1%以下で、成分表示の後ろの方にエタノールがあれば、それは植物エキスの溶媒*1として使用されたものとなります。
こちらはスースーした感じはありません。
*1
溶媒とは、個体・液体を溶かす物質のことをいい、工業用では溶剤と呼ばれます。
エタノールはなぜ殺菌消毒できるの?
アルコール(エタノール)の濃度は様々ですが、消毒用の濃度は70%です。
アロマセラピーで基材として使う無水エタノールやスピリタス(ポーランドのアルコール度数世界最高の酒)は濃度96~98度です。アルコール濃度が高ければ殺菌効果が高いかというと、そうではなく、水で薄めて70%くらいが一番殺菌効果があるそうです。面白いですね。

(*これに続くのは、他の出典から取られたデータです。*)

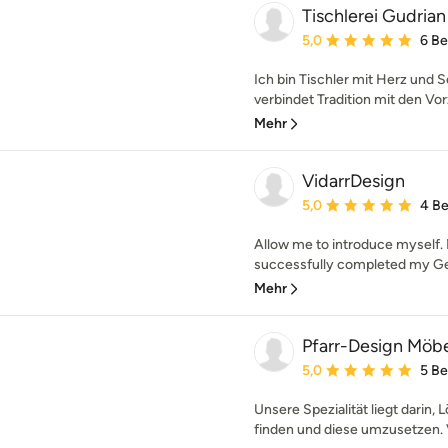
Tischlerei Gudrian
Durchschnittliche Bewe
5,0
6 B
Ich bin Tischler mit Herz und S
verbindet Tradition mit den Vo
Mehr
VidarrDesign
Durchschnittliche Bewe
5,0
4 B
Allow me to introduce myself.
successfully completed my Ger
Mehr
Pfarr-Design Möb
Durchschnittliche Bewe
5,0
5 B
Unsere Spezialität liegt darin
finden und diese umzusetzen. V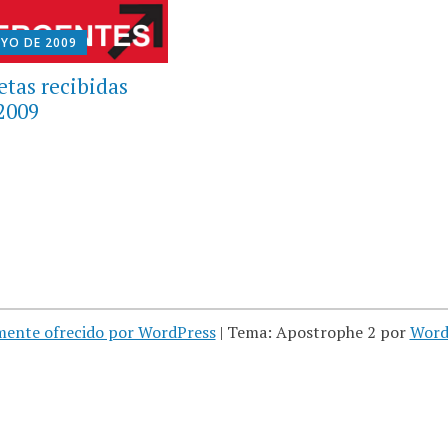
AYO DE 2009
tas recibidas
 2009
mente ofrecido por WordPress
|
Tema: Apostrophe 2 por
Word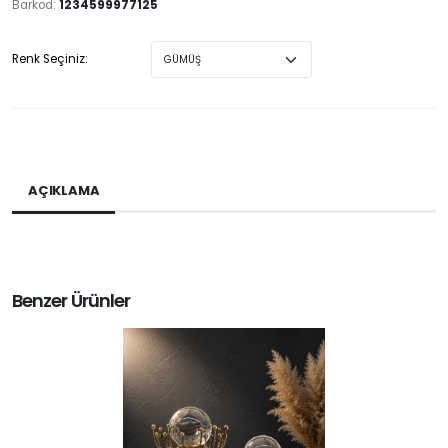
Barkod:
1234599977125
Renk Seçiniz:
AÇIKLAMA
Benzer Ürünler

アルコール(エタノール)の殺菌作用のメカニズムは、以下のことがあげられます。
・細胞膜の脂質を溶かし出す。
・タンパク質の変性。タンパク質の構造を変化させて機能を失わせる。
・揮発性の高いエタノールが細胞内部に入ると揮発し、同時に細胞内部の他の液体も蒸発するため細胞内部まで乾燥させて細胞内にダメージを与える。
アルコールフリーが好まれる理由は?
上記のようなアルコール(エタノール)がもつメカニズムが、皮膚についている細菌を殺菌するということになりますが、このシステムが美容やお肌の健康にとってはマイナスになる人がいます。
また、敏感肌の人には少量のエタノールも刺激になるので注意が必要です。特に、飲酒が体質的に合わない人は気をつけなければなりません。

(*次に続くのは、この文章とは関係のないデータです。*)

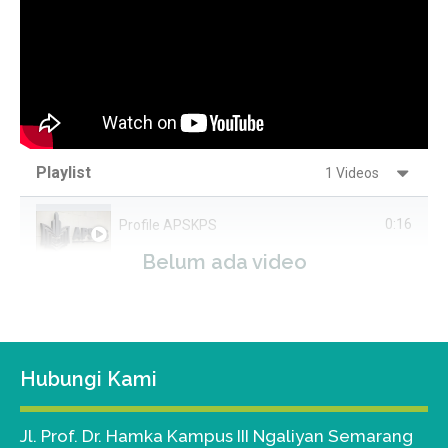
Playlist
1 Videos
0:16
Profile APSKPS
Belum ada video
Hubungi Kami
Jl. Prof. Dr. Hamka Kampus III Ngaliyan Semarang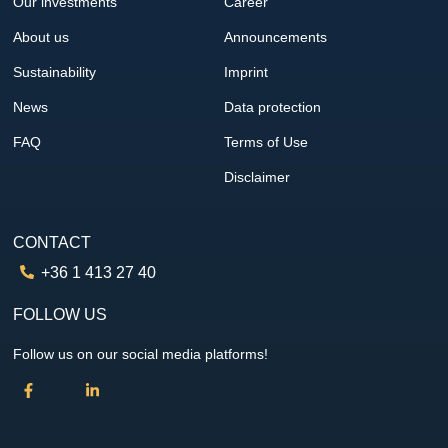
Our investments
Career
About us
Announcements
Sustainability
Imprint
News
Data protection
FAQ
Terms of Use
Disclaimer
CONTACT
+36 1 413 27 40
FOLLOW US
Follow us on our social media platforms!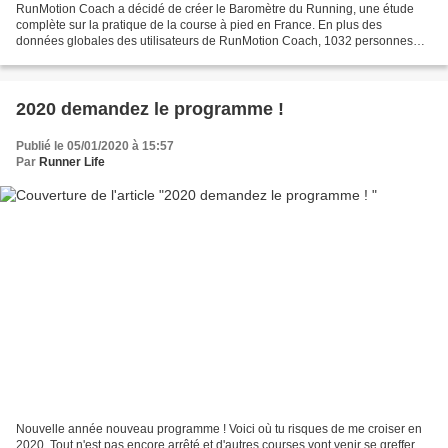
RunMotion Coach a décidé de créer le Baromètre du Running, une étude
complète sur la pratique de la course à pied en France. En plus des
données globales des utilisateurs de RunMotion Coach, 1032 personnes
ont été interrogées en septembre 2020 sur leurs...
2020 demandez le programme !
Publié le 05/01/2020 à 15:57
Par
Runner Life
Nouvelle année nouveau programme ! Voici où tu risques de me croiser en
2020. Tout n'est pas encore arrêté et d'autres courses vont venir se greffer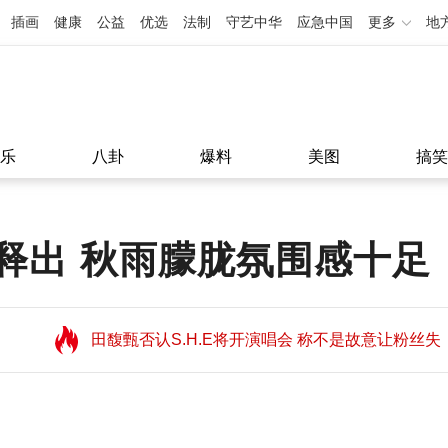
插画
健康
公益
优选
法制
守艺中华
应急中国
更多
地
乐
八卦
爆料
美图
搞笑
释出 秋雨朦胧氛围感十足
田馥甄否认S.H.E将开演唱会 称不是故意让粉丝失
望
田馥甄否认S.H.E将开演唱会 称不是故意让粉丝失
11:08
望
11:08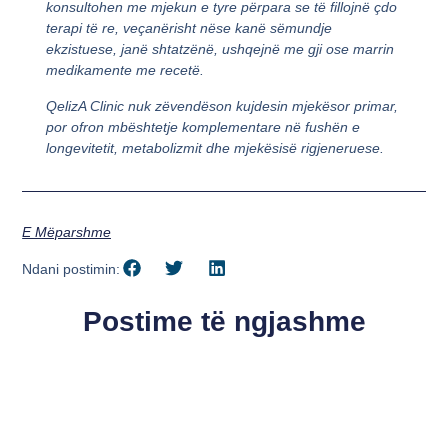
konsultohen me mjekun e tyre përpara se të fillojnë çdo
terapi të re, veçanërisht nëse kanë sëmundje
ekzistuese, janë shtatzënë, ushqejnë me gji ose marrin
medikamente me recetë.
QelizA Clinic nuk zëvendëson kujdesin mjekësor primar,
por ofron mbështetje komplementare në fushën e
longevitetit, metabolizmit dhe mjekësisë rigjeneruese.
E Mëparshme
Ndani postimin:
Postime të ngjashme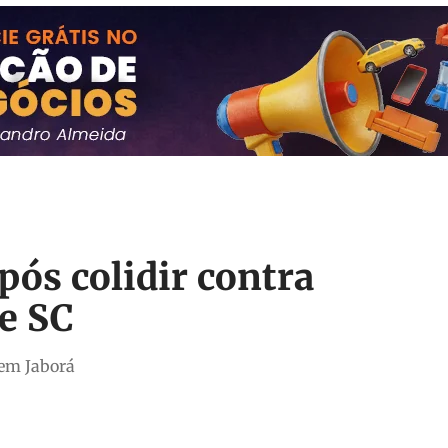
pós colidir contra
e SC
 em Jaborá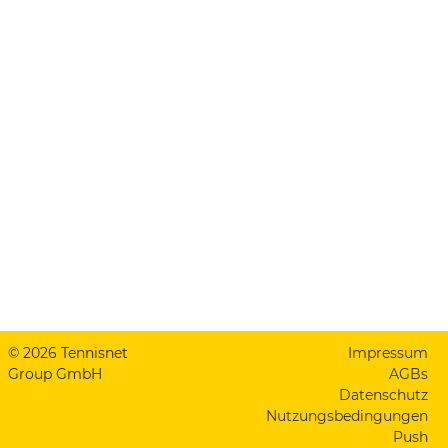
© 2026 Tennisnet
Impressum
Group GmbH
AGBs
Datenschutz
Nutzungsbedingungen
Push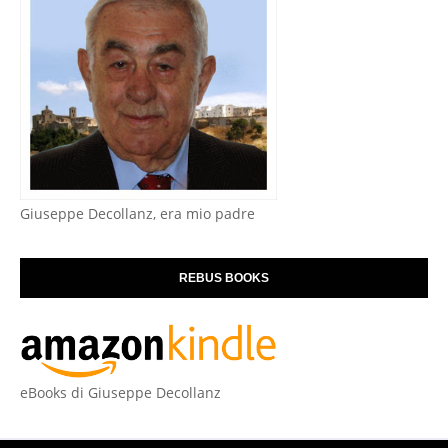
Giuseppe Decollanz, era mio padre
REBUS BOOKS
eBooks di Giuseppe Decollanz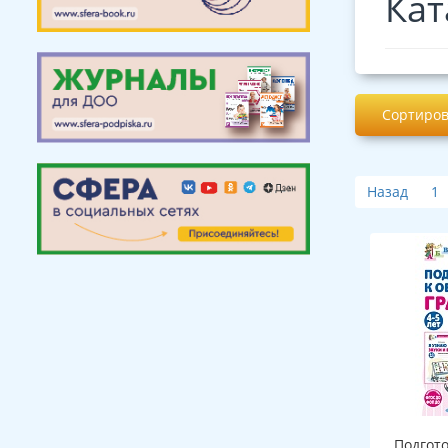
Кат
Сортиров
Назад
1
Подгот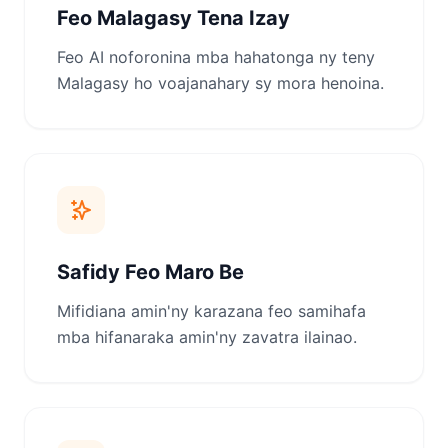
Feo Malagasy Tena Izay
Feo AI noforonina mba hahatonga ny teny
Malagasy ho voajanahary sy mora henoina.
Safidy Feo Maro Be
Mifidiana amin'ny karazana feo samihafa
mba hifanaraka amin'ny zavatra ilainao.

それらのことで、アルコール(エタノール)を使用していない、「アルコールフリー」の化粧品が好まれるようになってきたのです。
「アルコールフリー」の表記があると、低刺激で安心なのかしら?と思ってしまいますよね。
それとは裏腹に、アルコールが入っていることをアピールし、「アルコールが表面の角質を取り除いてクリアな肌にしてくれる」というようなフレーズも聞いたことがあります。この辺は、ご自分のお肌との相談になってくるのでしょう。
個人的には植物エキスを抽出するためにBGを使用、防腐のためにパラベンやフェノキシエタノールを使用するよりは、植物発酵のアルコールを使用した化粧品を使いたいですね。